▸ **TASK STATEMENT**: Every record must be repeated exactly, with no omission.

§ §

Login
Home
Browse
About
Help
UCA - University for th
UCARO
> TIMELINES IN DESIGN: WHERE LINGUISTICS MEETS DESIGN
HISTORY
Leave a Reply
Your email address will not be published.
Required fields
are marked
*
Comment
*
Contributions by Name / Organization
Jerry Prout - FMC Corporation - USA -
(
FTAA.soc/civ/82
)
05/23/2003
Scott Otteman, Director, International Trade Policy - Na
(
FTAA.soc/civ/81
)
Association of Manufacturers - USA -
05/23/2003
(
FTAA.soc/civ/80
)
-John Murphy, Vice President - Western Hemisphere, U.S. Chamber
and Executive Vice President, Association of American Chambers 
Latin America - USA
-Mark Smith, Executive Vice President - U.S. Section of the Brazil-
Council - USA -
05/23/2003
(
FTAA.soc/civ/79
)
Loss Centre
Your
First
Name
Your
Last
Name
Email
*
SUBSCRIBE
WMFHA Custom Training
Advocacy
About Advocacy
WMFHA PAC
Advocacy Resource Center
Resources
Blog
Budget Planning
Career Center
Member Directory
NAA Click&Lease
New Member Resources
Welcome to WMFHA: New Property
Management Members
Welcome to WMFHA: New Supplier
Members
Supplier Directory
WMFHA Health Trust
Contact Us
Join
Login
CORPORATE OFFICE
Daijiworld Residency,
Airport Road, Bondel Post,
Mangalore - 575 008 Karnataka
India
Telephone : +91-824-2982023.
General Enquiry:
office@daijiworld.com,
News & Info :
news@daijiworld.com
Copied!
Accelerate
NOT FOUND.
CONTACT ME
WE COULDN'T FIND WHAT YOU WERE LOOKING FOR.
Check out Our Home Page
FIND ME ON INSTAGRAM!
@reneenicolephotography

§ §

▸ **SOLUTION TO THIS TASK**:
Login
Home
Browse
About
Help
UCA - University for th
UCARO
> TIMELINES IN DESIGN: WHERE LINGUISTICS MEETS DESIGN
HISTORY
Leave a Reply
Your email address will not be published.
Required fields
are marked
*
Comment
*
Contributions by Name / Organization
Jerry Prout - FMC Corporation - USA -
(
FTAA.soc/civ/82
)
05/23/2003
Scott Otteman, Director, International Trade Policy - Na
(
FTAA.soc/civ/81
)
Association of Manufacturers - USA -
05/23/2003
(
FTAA.soc/civ/80
)
-John Murphy, Vice President - Western Hemisphere, U.S. Chamber
and Executive Vice President, Association of American Chambers 
Latin America - USA
-Mark Smith, Executive Vice President - U.S. Section of the Brazil-
Council - USA -
05/23/2003
(
FTAA.soc/civ/79
)
Loss Centre
Your
First
Name
Your
Last
Name
Email
*
SUBSCRIBE
WMFHA Custom Training
Advocacy
About Advocacy
WMFHA PAC
Advocacy Resource Center
Resources
Blog
Budget Planning
Career Center
Member Directory
NAA Click&Lease
New Member Resources
Welcome to WMFHA: New Property
Management Members
Welcome to WMFHA: New Supplier
Members
Supplier Directory
WMFHA Health Trust
Contact Us
Join
Login
CORPORATE OFFICE
Daijiworld Residency,
Airport Road, Bondel Post,
Mangalore - 575 008 Karnataka
India
Telephone : +91-824-2982023.
General Enquiry:
office@daijiworld.com,
News & Info :
news@daijiworld.com
Copied!
Accelerate
NOT FOUND.
CONTACT ME
WE COULDN'T FIND WHAT YOU WERE LOOKING FOR.
Check out Our Home Page
FIND ME ON INSTAGRAM!
@reneenicolephotography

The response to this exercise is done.